Des femmes et des hommes

Véronique Allibert et Pierre-François Dumas expliquent que c'est un métier dans lequel le relationnel est très important, qu'il faut faire preuve de savoir-faire et surtout de savoir-être.
« Nous comptons sur les personnes que nous engageons. Nous leur faisons confiance. Il va de soi qu'elles doivent être honnêtes, discrètes, autonomes, organisées et qu'elles doivent savoir s'adapter aux personnes chez qui elles interviennent », assure Véronique Allibert.
Et contrairement aux idées reçues, même s'il compte de nombreuses femmes dans ses rangs, il peut aussi bien être exercé par les hommes. 

Isabelle Brenguier

* Aide à domicile en milieu rural

28 680 personnes aidées au titre de l'APA
Crédit photo : F. Pattou. Isèremag Le Département joue un rôle important pour le maintien des personnes âgées à domicile.

28 680 personnes aidées au titre de l'APA

En tant que chef de file de l'action sociale du territoire, le Département de l'Isère est impliqué pour favoriser - et financer - le maintien des personnes âgés à domicile.

 

Le maintien à domicile des personnes âgées se pose comme un enjeu de société majeur. Il va certainement prendre encore plus d'ampleur puisque les personnes vieillissantes ont déjà montré leur volonté renforcée de rester chez elles le plus longtemps possible.

Pour intervenir chez des personnes âgées ou des personnes handicapées au titre de l’aide à la personne, les services d’aide à domicile doivent être agrées par le Département. 130 sont ainsi répertoriés.
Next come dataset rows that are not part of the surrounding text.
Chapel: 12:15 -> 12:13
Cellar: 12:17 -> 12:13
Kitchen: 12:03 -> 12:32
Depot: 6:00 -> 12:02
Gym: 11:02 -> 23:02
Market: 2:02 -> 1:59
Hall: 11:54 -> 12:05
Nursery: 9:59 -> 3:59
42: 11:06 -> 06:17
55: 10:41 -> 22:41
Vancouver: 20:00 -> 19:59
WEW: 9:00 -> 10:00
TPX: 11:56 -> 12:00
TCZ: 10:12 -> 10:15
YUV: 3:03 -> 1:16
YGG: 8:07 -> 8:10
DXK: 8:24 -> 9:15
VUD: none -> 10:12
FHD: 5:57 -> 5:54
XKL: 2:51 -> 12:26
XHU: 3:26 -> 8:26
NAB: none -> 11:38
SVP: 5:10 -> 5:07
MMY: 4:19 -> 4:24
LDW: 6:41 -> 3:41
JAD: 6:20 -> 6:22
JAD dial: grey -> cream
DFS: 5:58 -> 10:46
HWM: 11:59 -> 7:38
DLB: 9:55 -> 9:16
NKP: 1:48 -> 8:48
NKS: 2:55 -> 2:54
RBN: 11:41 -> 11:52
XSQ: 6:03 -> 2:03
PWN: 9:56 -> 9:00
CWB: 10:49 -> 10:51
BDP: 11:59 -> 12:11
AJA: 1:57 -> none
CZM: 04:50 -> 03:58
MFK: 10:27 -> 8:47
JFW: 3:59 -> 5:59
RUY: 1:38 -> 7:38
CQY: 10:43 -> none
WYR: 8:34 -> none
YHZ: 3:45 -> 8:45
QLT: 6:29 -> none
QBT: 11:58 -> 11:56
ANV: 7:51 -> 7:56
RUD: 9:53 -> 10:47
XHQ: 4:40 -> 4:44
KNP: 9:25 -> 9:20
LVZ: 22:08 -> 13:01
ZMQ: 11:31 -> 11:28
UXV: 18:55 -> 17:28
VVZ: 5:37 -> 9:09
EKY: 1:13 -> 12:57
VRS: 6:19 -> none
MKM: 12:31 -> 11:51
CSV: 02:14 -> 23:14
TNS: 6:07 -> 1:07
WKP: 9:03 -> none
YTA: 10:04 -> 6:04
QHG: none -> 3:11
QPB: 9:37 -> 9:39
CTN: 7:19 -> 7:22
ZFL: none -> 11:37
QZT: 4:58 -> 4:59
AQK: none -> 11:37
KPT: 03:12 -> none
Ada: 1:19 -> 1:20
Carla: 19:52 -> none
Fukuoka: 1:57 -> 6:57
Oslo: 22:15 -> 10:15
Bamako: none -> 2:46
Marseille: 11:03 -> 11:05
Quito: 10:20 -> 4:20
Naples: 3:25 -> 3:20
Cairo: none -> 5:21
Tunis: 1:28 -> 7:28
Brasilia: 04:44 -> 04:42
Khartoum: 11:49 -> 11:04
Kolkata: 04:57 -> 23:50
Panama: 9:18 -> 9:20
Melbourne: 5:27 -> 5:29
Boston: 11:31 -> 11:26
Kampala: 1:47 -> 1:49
Dans de nombreux cas, le financement est aidé.
« L'APA (allocation personnalisée d'autonomie), est une aide qui peut être octroyée à toutes les personnes âgées de plus de 60 ans, dont la perte d'autonomie justifie qu'elles soient aidées dans les actes essentiels de la vie quotidienne. 28 680 personnes en sont aujourd'hui bénéficiaires en Isère, dont 73 % pour une aide au maintien à domicile », explique Delphine Hartmann, vice-présidente du Département de l'Isère, en charge de l'autonomie et des handicaps.
Cette aide peut aussi être utilisée pour le financement d'un aménagement du logement, mais aussi pour des portages de repas, des soins à domicile, ou l'installation de téléalarme ou de téléassistance.
Pour bénéficier de l'APA, la personne doit remplir un dossier (disponible sur le site Internet du Département ou dans les maisons de territoire). 

Montrer la valeur ajoutée des métiers

Pour faire face au manque de salariés qui touche le secteur, le Département s'engage pour « redorer » la profession.
« Au delà de la revalorisation financière qui est indispensable mais pas suffisante, nous cherchons à redonner du sens et de la qualité de travail. C'est pourquoi, nous organisons des ateliers de rencontre pour influer sur les orientations professionnelles des jeunes, pour leur montrer la valeur ajoutée de ces métiers. C'est une question dont le Département s'est emparée mais qui doit être travaillée avec l'ensemble des acteurs du secteur », assure Delphine Hartmann.

IB

 

Différents services

En Isère, il existe de nombreux services employeurs d'aides à domicile, d'assistants ou d'auxiliaires de vie, qui contribuent au maintien à domicile des personnes âgées, dans de bonnes conditions et sans qu'elles ne se mettent en danger.

Les interventions peuvent se faire sous différentes formes. Soit les personnes assurent elles-même le recrutement. Soit elles font appel à un prestataire, une association ou une entreprise qui s'occupe de l'ensemble des formalités liées à l'embauche. Soit elles choisissent la solution du mandataire, une formule intermédiaire entre l’emploi direct d’un salarié et le recours à un service prestataire facturé.

Un avenant attendu

Reconnus trop bas, les salaires perçus dans la branche de l'aide à domicile ont été revus à la hausse grâce à la mise en œuvre de l'avenant 43, relatif aux rémunérations du secteur.
Entré en vigueur le 1er octobre 2021, il apporte une plus forte revalorisation des emplois et des rémunérations dans la branche depuis 2002. Par exemple, pour une rémunération de base d'un salarié de catégorie A (agent à domicile) sans ancienneté, le salaire passe de 1 539 euros à 1 573 €. 

Il rend plus attractifs les métiers de l’aide, de l’accompagnement, des soins et des services à domicile en les adaptant à l’évolution des activités et en facilitant les parcours professionnels.